Activity:
Each line that contains the word "после" is to be copied from the records below.

----- Data section -----

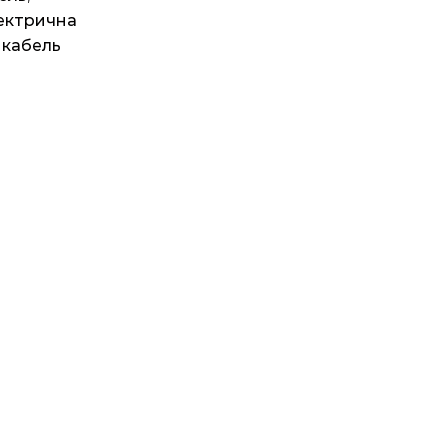
ектрична
 кабель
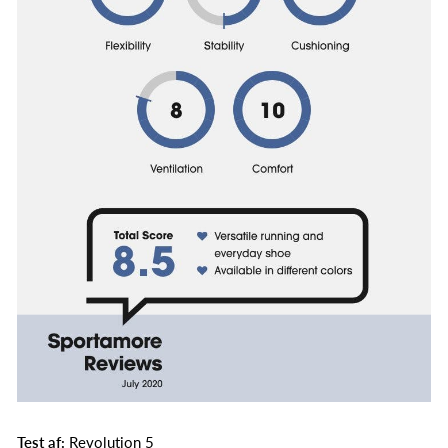
Test af:
Revolution 5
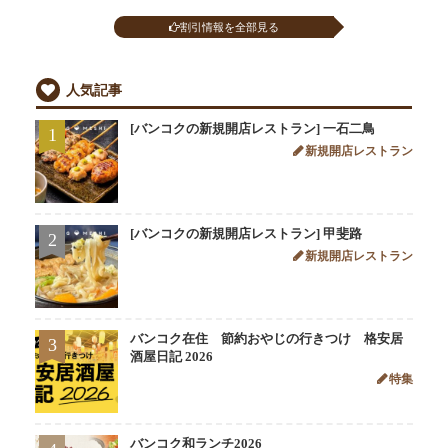
割引情報を全部見る
人気記事
[バンコクの新規開店レストラン] 一石二鳥
1
新規開店レストラン
[バンコクの新規開店レストラン] 甲斐路
2
新規開店レストラン
バンコク在住 節約おやじの行きつけ 格安居
3
酒屋日記 2026
特集
バンコク和ランチ2026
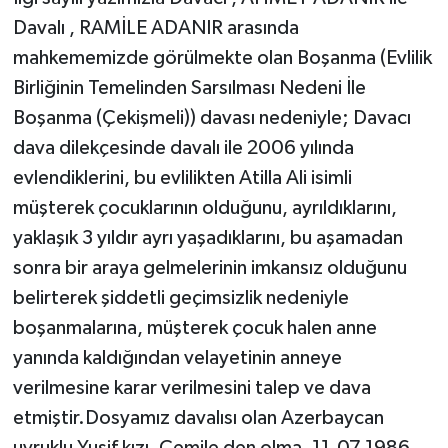
Davalı , RAMİLE ADANIR arasında
mahkememizde görülmekte olan Boşanma (Evlilik
Birliğinin Temelinden Sarsılması Nedeni İle
Boşanma (Çekişmeli)) davası nedeniyle; Davacı
dava dilekçesinde davalı ile 2006 yılında
evlendiklerini, bu evlilikten Atilla Ali isimli
müşterek çocuklarının olduğunu, ayrıldıklarını,
yaklaşık 3 yıldır ayrı yaşadıklarını, bu aşamadan
sonra bir araya gelmelerinin imkansız olduğunu
belirterek şiddetli geçimsizlik nedeniyle
boşanmalarına, müşterek çocuk halen anne
yanında kaldığından velayetinin anneye
verilmesine karar verilmesini talep ve dava
etmiştir.Dosyamız davalısı olan Azerbaycan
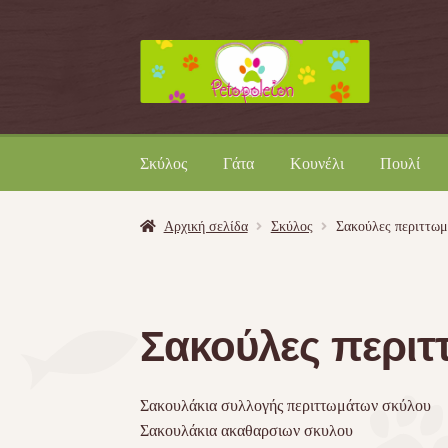
Απευθείας
Μετάβαση
μετάβαση
σε
στην
περιεχόμενο
πλοήγηση
Σκύλος
Γάτα
Κουνέλι
Πουλί
Αρχική σελίδα
Σκύλος
Σακούλες περιττω
Σακούλες περι
Σακουλάκια συλλογής περιττωμάτων σκύλου
Σακουλάκια ακαθαρσιων σκυλου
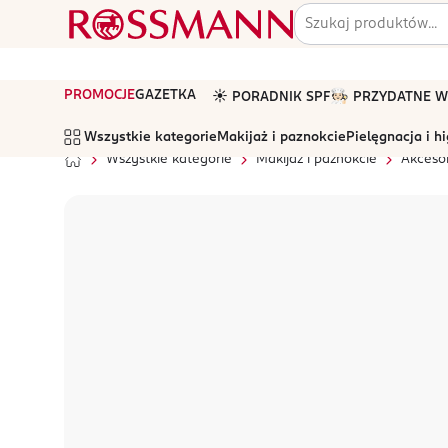
PROMOCJE
GAZETKA
☀️ PORADNIK SPF
🧑🏻‍🍳 PRZYDATNE
Wszystkie kategorie
Makijaż i paznokcie
Pielęgnacja i h
Wszystkie kategorie
Makijaż i paznokcie
Akcesor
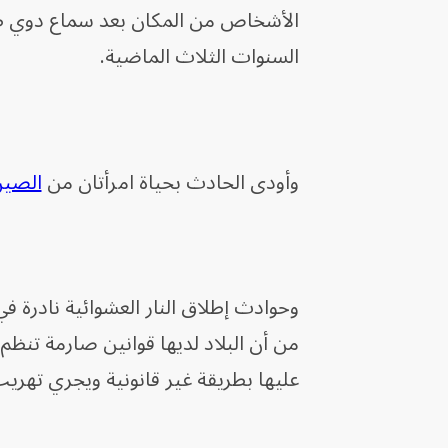
الأشخاص من المكان بعد سماع دوي طل
السنوات الثلاث الماضية.
وأودى الحادث بحياة امرأتان من
الصي
وحوادث إطلاق النار العشوائية نادرة في
من أن البلاد لديها قوانين صارمة تنظ
عليها بطريقة غير قانونية ويجري تهريب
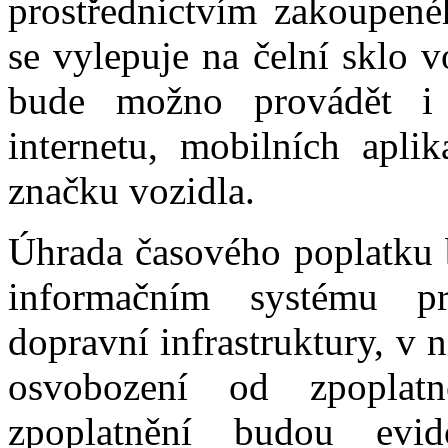
prostřednictvím zakoupené
se vylepuje na čelní sklo 
bude možno provádět i b
internetu, mobilních aplik
značku vozidla.
Úhrada časového poplatku 
informačním systému p
dopravní infrastruktury, v
osvobození od zpoplat
zpoplatnění budou evi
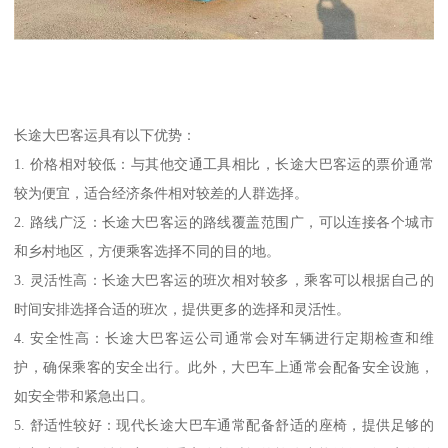
长途大巴客运具有以下优势：
1. 价格相对较低：与其他交通工具相比，长途大巴客运的票价通常
较为便宜，适合经济条件相对较差的人群选择。
2. 路线广泛：长途大巴客运的路线覆盖范围广，可以连接各个城市
和乡村地区，方便乘客选择不同的目的地。
3. 灵活性高：长途大巴客运的班次相对较多，乘客可以根据自己的
时间安排选择合适的班次，提供更多的选择和灵活性。
4. 安全性高：长途大巴客运公司通常会对车辆进行定期检查和维
护，确保乘客的安全出行。此外，大巴车上通常会配备安全设施，
如安全带和紧急出口。
5. 舒适性较好：现代长途大巴车通常配备舒适的座椅，提供足够的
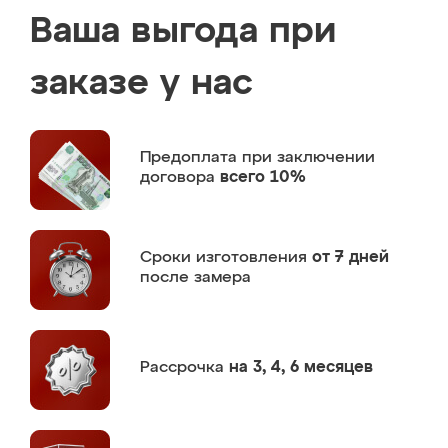
Ваша выгода при
заказе у нас
Предоплата
при заключении
договора
всего 10%
Сроки изготовления
от 7 дней
после замера
Рассрочка
на 3, 4, 6 месяцев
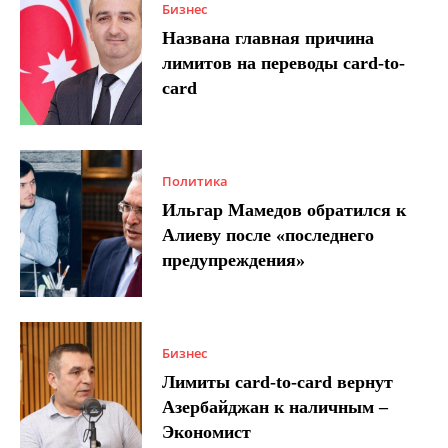
Бизнес
Названа главная причина
лимитов на переводы card-to-
card
Политика
Ильгар Мамедов обратился к
Алиеву после «последнего
предупреждения»
Бизнес
Лимиты card-to-card вернут
Азербайджан к наличным –
Экономист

-----

Exercise output:
после замера
Алиеву после «последнего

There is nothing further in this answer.